Неужели профессор Стратфорд подслушал тот разговор? Или он просто угадал, зная тип таких парней, как Тайлер?
— И что думаешь? — спрашиваю я, стараясь, чтобы мой голос звучал легко, небрежно, хотя внутри всё сжимается. — Стоит ли ему дать мой номер?
— Хитрость, уловки — удел молодых и неуверенных, — отвечает он, и в его голосе звучит снисходительность человека, который давно прошёл этот этап.
— Сказал истинный педант-учёный, который предпочитает всё усложнять, — поддразниваю я тихо, и чувствую, как между нами снова натягивается та невидимая струна взаимопонимания.
Он склоняет голову в изящном поклоне, как фехтовальщик, признающий попадание.
— Я предпочитаю прямой подход. Зачем играть в игры, когда можно получить желаемое сразу?
— Например, предложить секс за тысячу долларов, не тратя время на ухаживания? — бросаю я ему в лицо, и эти слова звучат резко, обнажая суть того, что произошло между нами.
Его глаза вспыхивают не гневом, а чем-то иным — тёмным, чувственным воспоминанием, которое, кажется, физически нагревает воздух между нами.
— Даже видеть тебя сегодня в аудитории, знать, кто ты, — не заставит меня пожалеть ни на секунду о том, что случилось той ночью, — говорит он, и его голос становится низким, интимным. — Это была самая эротичная, самая запоминающаяся ночь в моей жизни, и я не стану это отрицать.
Удивление и пьянящее удовольствие прокатываются по мне волной, смывая остатки стыда и страха.
Правда? Это не какой-то юный братан, которого заводит быстрый поцелуй на заднем сиденье машины. Это зрелый, образованный мужчина с настоящим опытом, который повидал в жизни многое. И эта ночь, наша ночь, была для него самой эротичной?

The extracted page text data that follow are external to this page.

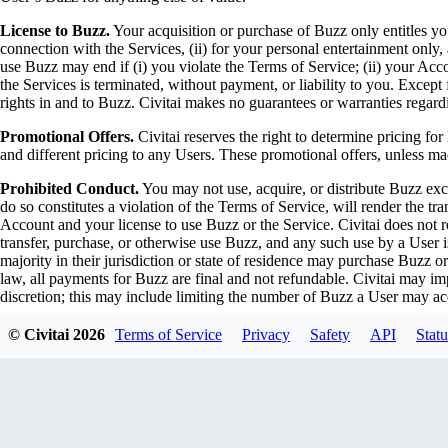
License to Buzz.
Your acquisition or purchase of Buzz only entitles you
connection with the Services, (ii) for your personal entertainment only, 
use Buzz may end if (i) you violate the Terms of Service; (ii) your Acco
the Services is terminated, without payment, or liability to you. Except 
rights in and to Buzz. Civitai makes no guarantees or warranties regardi
Promotional Offers.
Civitai reserves the right to determine pricing for
and different pricing to any Users. These promotional offers, unless ma
Prohibited Conduct.
You may not use, acquire, or distribute Buzz exc
do so constitutes a violation of the Terms of Service, will render the t
Account and your license to use Buzz or the Service. Civitai does not rec
transfer, purchase, or otherwise use Buzz, and any such use by a User 
majority in their jurisdiction or state of residence may purchase Buzz 
law, all payments for Buzz are final and not refundable. Civitai may i
discretion; this may include limiting the number of Buzz a User may ac
Gift Cards and Redeemable Codes.
Civitai may offer gift cards and
© Civitai
2026
Terms of Service
Privacy
Safety
API
Statu
through authorized vendors and partners. All gift card and redeemable 
redeemed, the transaction cannot be reversed, and no refunds will be i
exchanged for cash. Civitai is not responsible for lost, stolen, or unaut
dates or other restrictions as determined by Civitai or the issuing vendor
Prohibited Activities
Users are prohibited from engaging in any activ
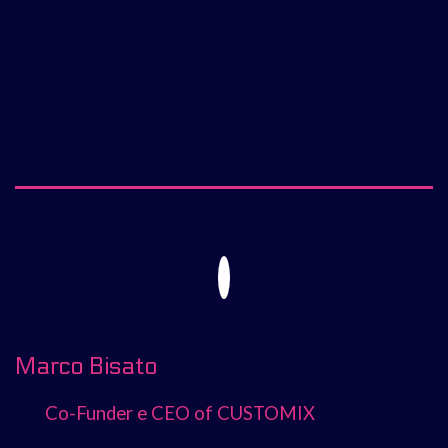
Marco Bisato
Co-Funder e CEO of CUSTOMIX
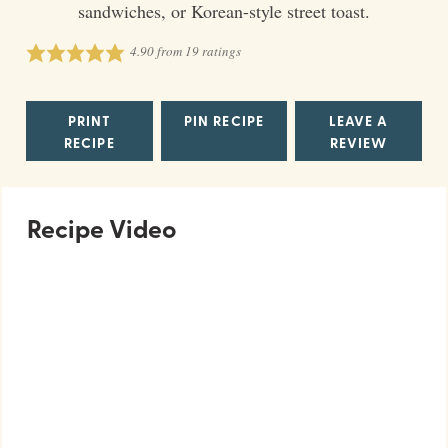
sandwiches, or Korean-style street toast.
4.90
from
19
ratings
PRINT
PIN RECIPE
LEAVE A
RECIPE
REVIEW
Recipe Video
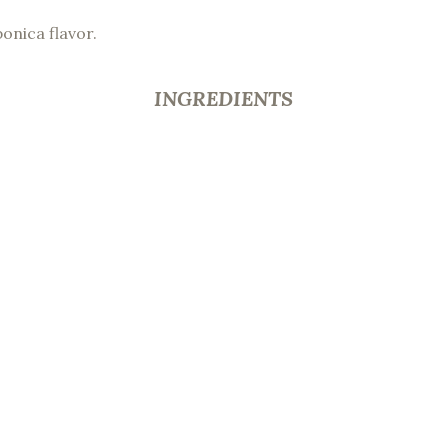
ponica flavor.
INGREDIENTS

— Поэтому ты оставил пять тысяч вместо оговорённой тысячи? — спрашиваю я, и в моём голосе звучит не требование объяснений, а попытка понять.
— Я оставил пять тысяч, потому что не привык пользоваться отчаянием молодых женщин, которым отчаянно нужны деньги и которые, возможно, послушно легли бы под меня, даже если бы я не потрудился довести их до оргазма, — говорит он прямо, без прикрас, и его глаза темнеют, становясь почти чёрными. — Хотя ты кончала. Меня до сих пор преследует ощущение, как ты сжималась вокруг меня в тот момент, твои внутренние мышцы цеплялись за мой член, будто не желая отпускать.
Дрожь, непроизвольная и сильная, пробегает по всему моему телу от этих слов, от грубой, неприкрытой правды в них.
— И всё же… стоит ли мне дать Тайлеру номер? — снова возвращаюсь я к этому вопросу, как к якорю в бушующем море собственных чувств.
Он приближается ко мне снова, движением хищника, плавным и беззвучным, — и я понимаю, что где-то в течение этого разговора я сама, не осознавая того, вернулась в центр кабинета, оказавшись в идеальном положении, чтобы он снова мог прижать меня к краю стола.
Сделала ли я это нарочно, поддавшись какому-то глубинному, животному инстинкту? Хочу ли я его настолько сильно, что моё подсознание само подставляет моё тело, устраивая его так, как ему будет удобнее всего взять меня?